Skip the pictures and return every entry exactly as written.

Segment Start: DATA PROVIDED

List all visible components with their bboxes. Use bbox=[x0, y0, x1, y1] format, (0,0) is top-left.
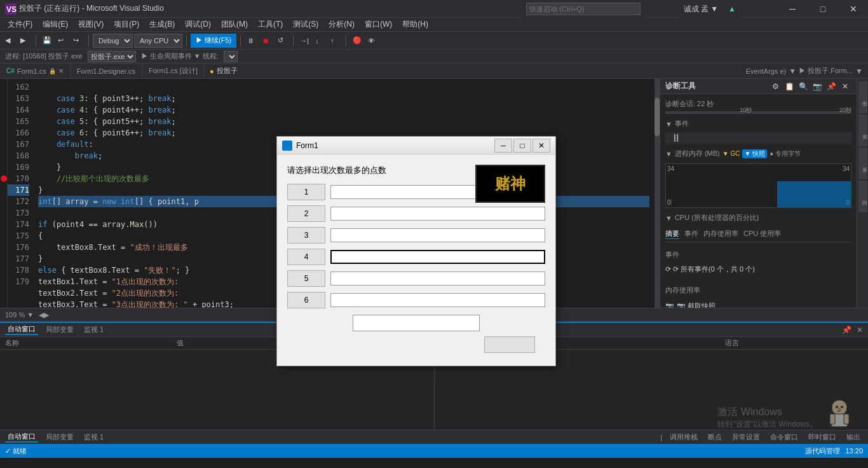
menu-team[interactable]: 团队(M) bbox=[216, 18, 253, 31]
menu-tools[interactable]: 工具(T) bbox=[253, 18, 288, 31]
cpu-label: CPU (所有处理器的百分比) bbox=[675, 213, 759, 223]
tab-command[interactable]: 命令窗口 bbox=[768, 432, 801, 442]
strip-btn-2[interactable]: 测 bbox=[858, 114, 867, 146]
dice-input-2[interactable] bbox=[330, 207, 545, 221]
events-label: 事件 bbox=[675, 119, 689, 128]
menu-edit[interactable]: 编辑(E) bbox=[37, 18, 73, 31]
bottom-btn[interactable] bbox=[484, 336, 535, 353]
menu-project[interactable]: 项目(P) bbox=[109, 18, 144, 31]
menu-view[interactable]: 视图(V) bbox=[73, 18, 109, 31]
memory-arrow: ▼ bbox=[665, 150, 672, 158]
step-over[interactable]: →| bbox=[297, 34, 311, 48]
close-button[interactable]: ✕ bbox=[839, 0, 868, 18]
panel-camera[interactable]: 📷 bbox=[811, 80, 824, 93]
dice-input-4[interactable] bbox=[330, 250, 545, 264]
dialog-maximize[interactable]: □ bbox=[513, 139, 531, 153]
stop-button[interactable]: ⏹ bbox=[260, 34, 274, 48]
toolbar-forward[interactable]: ▶ bbox=[18, 34, 32, 48]
tab-breakpoints[interactable]: 断点 bbox=[705, 432, 724, 442]
memory-fill bbox=[777, 181, 851, 207]
status-bar: ✓ 就绪 源代码管理 13:20 bbox=[0, 444, 868, 458]
tab-local-vars[interactable]: 局部变量 bbox=[43, 325, 76, 334]
tab-form1designer[interactable]: Form1.Designer.cs bbox=[71, 64, 142, 78]
tab-memory[interactable]: 内存使用率 bbox=[703, 229, 738, 239]
dice-btn-2[interactable]: 2 bbox=[287, 205, 325, 222]
dice-btn-4[interactable]: 4 bbox=[287, 249, 325, 265]
dice-input-6[interactable] bbox=[330, 293, 545, 307]
toolbar-redo[interactable]: ↪ bbox=[71, 34, 85, 48]
panel-close[interactable]: ✕ bbox=[839, 80, 851, 93]
bottom-right-close[interactable]: ✕ bbox=[857, 326, 863, 334]
tab-output[interactable]: 输出 bbox=[844, 432, 863, 442]
maximize-button[interactable]: □ bbox=[808, 0, 837, 18]
result-input[interactable] bbox=[353, 315, 480, 331]
menu-debug[interactable]: 调试(D) bbox=[180, 18, 216, 31]
tab-cpu[interactable]: CPU 使用率 bbox=[743, 229, 781, 239]
memory-sub-header[interactable]: 内存使用率 bbox=[665, 283, 851, 298]
code-tab-marker: ● bbox=[210, 67, 214, 75]
cpu-dropdown[interactable]: Any CPU bbox=[134, 34, 182, 48]
tab-autodebug[interactable]: 自动窗口 bbox=[5, 432, 38, 443]
screenshot-button[interactable]: 📷 📷 截取快照 bbox=[665, 299, 851, 308]
strip-btn-1[interactable]: 图 bbox=[858, 81, 867, 113]
menu-window[interactable]: 窗口(W) bbox=[360, 18, 397, 31]
dialog-close[interactable]: ✕ bbox=[532, 139, 550, 153]
step-out[interactable]: ↑ bbox=[328, 34, 342, 48]
strip-btn-4[interactable]: 阿 bbox=[858, 181, 867, 212]
tab-immediate[interactable]: 即时窗口 bbox=[806, 432, 839, 442]
tab-form1design[interactable]: Form1.cs [设计] bbox=[142, 64, 205, 78]
zoom-level: 109 % ▼ bbox=[5, 311, 34, 319]
menu-help[interactable]: 帮助(H) bbox=[397, 18, 433, 31]
scrollbar-thumb[interactable] bbox=[654, 98, 660, 136]
dialog-minimize[interactable]: ─ bbox=[494, 139, 512, 153]
pause-button[interactable]: ⏸ bbox=[245, 34, 259, 48]
menu-test[interactable]: 测试(S) bbox=[288, 18, 323, 31]
tab-watch[interactable]: 监视 1 bbox=[81, 325, 106, 334]
watch-btn[interactable]: 👁 bbox=[365, 34, 379, 48]
quick-search-input[interactable] bbox=[526, 3, 641, 15]
events-section-header[interactable]: ▼ 事件 bbox=[665, 116, 851, 131]
dice-input-5[interactable] bbox=[330, 272, 545, 286]
tab-form1cs-close[interactable]: ✕ bbox=[58, 67, 64, 74]
cpu-section-header[interactable]: ▼ CPU (所有处理器的百分比) bbox=[665, 210, 851, 225]
panel-search[interactable]: 🔍 bbox=[797, 80, 810, 93]
continue-button[interactable]: ▶ 继续(F5) bbox=[191, 34, 236, 48]
step-into[interactable]: ↓ bbox=[313, 34, 327, 48]
main-area: 162163164165166 167168169170 171 1721731… bbox=[0, 79, 868, 308]
process-dropdown[interactable]: 投骰子.exe bbox=[88, 51, 136, 62]
dice-btn-6[interactable]: 6 bbox=[287, 292, 325, 308]
dice-btn-1[interactable]: 1 bbox=[287, 184, 325, 200]
panel-copy[interactable]: 📋 bbox=[783, 80, 796, 93]
restart-button[interactable]: ↺ bbox=[275, 34, 289, 48]
minimize-button[interactable]: ─ bbox=[778, 0, 807, 18]
tab-watch2[interactable]: 监视 1 bbox=[81, 432, 106, 442]
casino-image: 赌神 bbox=[475, 165, 545, 203]
dice-btn-5[interactable]: 5 bbox=[287, 270, 325, 287]
code-scrollbar[interactable] bbox=[654, 79, 660, 308]
events-sub-header[interactable]: 事件 bbox=[665, 247, 851, 262]
tab-auto-window[interactable]: 自动窗口 bbox=[5, 324, 38, 335]
thread-dropdown[interactable] bbox=[224, 51, 238, 62]
breakpoint-btn[interactable]: 🔴 bbox=[350, 34, 364, 48]
toolbar-save[interactable]: 💾 bbox=[40, 34, 54, 48]
panel-settings[interactable]: ⚙ bbox=[769, 80, 782, 93]
tab-form1cs[interactable]: C# Form1.cs 🔒 ✕ bbox=[0, 64, 71, 78]
menu-analyze[interactable]: 分析(N) bbox=[323, 18, 360, 31]
menu-build[interactable]: 生成(B) bbox=[144, 18, 180, 31]
memory-section-header[interactable]: ▼ 进程内存 (MB) ▼ GC ▼ 快照 ● 专用字节 bbox=[665, 146, 851, 161]
tab-exceptions[interactable]: 异常设置 bbox=[729, 432, 763, 442]
bottom-right-pin[interactable]: 📌 bbox=[842, 326, 851, 334]
strip-btn-3[interactable]: 量 bbox=[858, 148, 867, 179]
debug-mode-dropdown[interactable]: Debug bbox=[93, 34, 133, 48]
dice-btn-3[interactable]: 3 bbox=[287, 227, 325, 244]
source-control[interactable]: 源代码管理 bbox=[805, 446, 840, 456]
tab-events[interactable]: 事件 bbox=[684, 229, 698, 239]
tab-callstack2[interactable]: 调用堆栈 bbox=[667, 432, 700, 442]
tab-summary[interactable]: 摘要 bbox=[665, 229, 679, 239]
panel-pin[interactable]: 📌 bbox=[825, 80, 837, 93]
dice-input-3[interactable] bbox=[330, 228, 545, 242]
menu-file[interactable]: 文件(F) bbox=[3, 18, 37, 31]
tab-local[interactable]: 局部变量 bbox=[43, 432, 76, 442]
toolbar-back[interactable]: ◀ bbox=[3, 34, 17, 48]
toolbar-undo[interactable]: ↩ bbox=[55, 34, 69, 48]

Segment End: DATA PROVIDED

RESULT FOR THIS EXERCISE:
List all visible components with their bboxes. Use bbox=[x0, y0, x1, y1] format, (0,0) is top-left.
menu-team[interactable]: 团队(M) bbox=[216, 18, 253, 31]
menu-tools[interactable]: 工具(T) bbox=[253, 18, 288, 31]
cpu-label: CPU (所有处理器的百分比) bbox=[675, 213, 759, 223]
tab-command[interactable]: 命令窗口 bbox=[768, 432, 801, 442]
strip-btn-2[interactable]: 测 bbox=[858, 114, 867, 146]
dice-input-2[interactable] bbox=[330, 207, 545, 221]
events-label: 事件 bbox=[675, 119, 689, 128]
menu-edit[interactable]: 编辑(E) bbox=[37, 18, 73, 31]
bottom-btn[interactable] bbox=[484, 336, 535, 353]
menu-project[interactable]: 项目(P) bbox=[109, 18, 144, 31]
menu-view[interactable]: 视图(V) bbox=[73, 18, 109, 31]
memory-arrow: ▼ bbox=[665, 150, 672, 158]
step-over[interactable]: →| bbox=[297, 34, 311, 48]
close-button[interactable]: ✕ bbox=[839, 0, 868, 18]
panel-camera[interactable]: 📷 bbox=[811, 80, 824, 93]
dice-input-4[interactable] bbox=[330, 250, 545, 264]
dialog-maximize[interactable]: □ bbox=[513, 139, 531, 153]
stop-button[interactable]: ⏹ bbox=[260, 34, 274, 48]
toolbar-forward[interactable]: ▶ bbox=[18, 34, 32, 48]
tab-breakpoints[interactable]: 断点 bbox=[705, 432, 724, 442]
memory-fill bbox=[777, 181, 851, 207]
status-bar: ✓ 就绪 源代码管理 13:20 bbox=[0, 444, 868, 458]
tab-local-vars[interactable]: 局部变量 bbox=[43, 325, 76, 334]
tab-form1designer[interactable]: Form1.Designer.cs bbox=[71, 64, 142, 78]
tab-memory[interactable]: 内存使用率 bbox=[703, 229, 738, 239]
dice-btn-2[interactable]: 2 bbox=[287, 205, 325, 222]
dice-btn-4[interactable]: 4 bbox=[287, 249, 325, 265]
dice-input-6[interactable] bbox=[330, 293, 545, 307]
toolbar-redo[interactable]: ↪ bbox=[71, 34, 85, 48]
panel-close[interactable]: ✕ bbox=[839, 80, 851, 93]
bottom-right-close[interactable]: ✕ bbox=[857, 326, 863, 334]
tab-output[interactable]: 输出 bbox=[844, 432, 863, 442]
maximize-button[interactable]: □ bbox=[808, 0, 837, 18]
result-input[interactable] bbox=[353, 315, 480, 331]
menu-debug[interactable]: 调试(D) bbox=[180, 18, 216, 31]
tab-cpu[interactable]: CPU 使用率 bbox=[743, 229, 781, 239]
memory-sub-header[interactable]: 内存使用率 bbox=[665, 283, 851, 298]
code-tab-marker: ● bbox=[210, 67, 214, 75]
cpu-dropdown[interactable]: Any CPU bbox=[134, 34, 182, 48]
tab-autodebug[interactable]: 自动窗口 bbox=[5, 432, 38, 443]
screenshot-button[interactable]: 📷 📷 截取快照 bbox=[665, 299, 851, 308]
strip-btn-1[interactable]: 图 bbox=[858, 81, 867, 113]
menu-window[interactable]: 窗口(W) bbox=[360, 18, 397, 31]
dialog-close[interactable]: ✕ bbox=[532, 139, 550, 153]
step-out[interactable]: ↑ bbox=[328, 34, 342, 48]
strip-btn-4[interactable]: 阿 bbox=[858, 181, 867, 212]
tab-immediate[interactable]: 即时窗口 bbox=[806, 432, 839, 442]
tab-form1design[interactable]: Form1.cs [设计] bbox=[142, 64, 205, 78]
zoom-level: 109 % ▼ bbox=[5, 311, 34, 319]
menu-help[interactable]: 帮助(H) bbox=[397, 18, 433, 31]
scrollbar-thumb[interactable] bbox=[654, 98, 660, 136]
dialog-minimize[interactable]: ─ bbox=[494, 139, 512, 153]
pause-button[interactable]: ⏸ bbox=[245, 34, 259, 48]
menu-test[interactable]: 测试(S) bbox=[288, 18, 323, 31]
tab-watch[interactable]: 监视 1 bbox=[81, 325, 106, 334]
watch-btn[interactable]: 👁 bbox=[365, 34, 379, 48]
quick-search-input[interactable] bbox=[526, 3, 641, 15]
events-section-header[interactable]: ▼ 事件 bbox=[665, 116, 851, 131]
dice-input-5[interactable] bbox=[330, 272, 545, 286]
tab-form1cs-close[interactable]: ✕ bbox=[58, 67, 64, 74]
cpu-section-header[interactable]: ▼ CPU (所有处理器的百分比) bbox=[665, 210, 851, 225]
panel-search[interactable]: 🔍 bbox=[797, 80, 810, 93]
continue-button[interactable]: ▶ 继续(F5) bbox=[191, 34, 236, 48]
step-into[interactable]: ↓ bbox=[313, 34, 327, 48]
main-area: 162163164165166 167168169170 171 1721731… bbox=[0, 79, 868, 308]
process-dropdown[interactable]: 投骰子.exe bbox=[88, 51, 136, 62]
dice-btn-6[interactable]: 6 bbox=[287, 292, 325, 308]
dice-btn-1[interactable]: 1 bbox=[287, 184, 325, 200]
panel-copy[interactable]: 📋 bbox=[783, 80, 796, 93]
restart-button[interactable]: ↺ bbox=[275, 34, 289, 48]
minimize-button[interactable]: ─ bbox=[778, 0, 807, 18]
tab-watch2[interactable]: 监视 1 bbox=[81, 432, 106, 442]
casino-image: 赌神 bbox=[475, 165, 545, 203]
dice-btn-5[interactable]: 5 bbox=[287, 270, 325, 287]
code-scrollbar[interactable] bbox=[654, 79, 660, 308]
events-sub-header[interactable]: 事件 bbox=[665, 247, 851, 262]
tab-auto-window[interactable]: 自动窗口 bbox=[5, 324, 38, 335]
thread-dropdown[interactable] bbox=[224, 51, 238, 62]
breakpoint-btn[interactable]: 🔴 bbox=[350, 34, 364, 48]
toolbar-save[interactable]: 💾 bbox=[40, 34, 54, 48]
panel-settings[interactable]: ⚙ bbox=[769, 80, 782, 93]
tab-form1cs[interactable]: C# Form1.cs 🔒 ✕ bbox=[0, 64, 71, 78]
menu-analyze[interactable]: 分析(N) bbox=[323, 18, 360, 31]
menu-build[interactable]: 生成(B) bbox=[144, 18, 180, 31]
memory-section-header[interactable]: ▼ 进程内存 (MB) ▼ GC ▼ 快照 ● 专用字节 bbox=[665, 146, 851, 161]
tab-exceptions[interactable]: 异常设置 bbox=[729, 432, 763, 442]
bottom-right-pin[interactable]: 📌 bbox=[842, 326, 851, 334]
strip-btn-3[interactable]: 量 bbox=[858, 148, 867, 179]
debug-mode-dropdown[interactable]: Debug bbox=[93, 34, 133, 48]
dice-btn-3[interactable]: 3 bbox=[287, 227, 325, 244]
source-control[interactable]: 源代码管理 bbox=[805, 446, 840, 456]
tab-events[interactable]: 事件 bbox=[684, 229, 698, 239]
tab-callstack2[interactable]: 调用堆栈 bbox=[667, 432, 700, 442]
tab-summary[interactable]: 摘要 bbox=[665, 229, 679, 239]
panel-pin[interactable]: 📌 bbox=[825, 80, 837, 93]
dice-input-3[interactable] bbox=[330, 228, 545, 242]
menu-file[interactable]: 文件(F) bbox=[3, 18, 37, 31]
tab-local[interactable]: 局部变量 bbox=[43, 432, 76, 442]
toolbar-back[interactable]: ◀ bbox=[3, 34, 17, 48]
toolbar-undo[interactable]: ↩ bbox=[55, 34, 69, 48]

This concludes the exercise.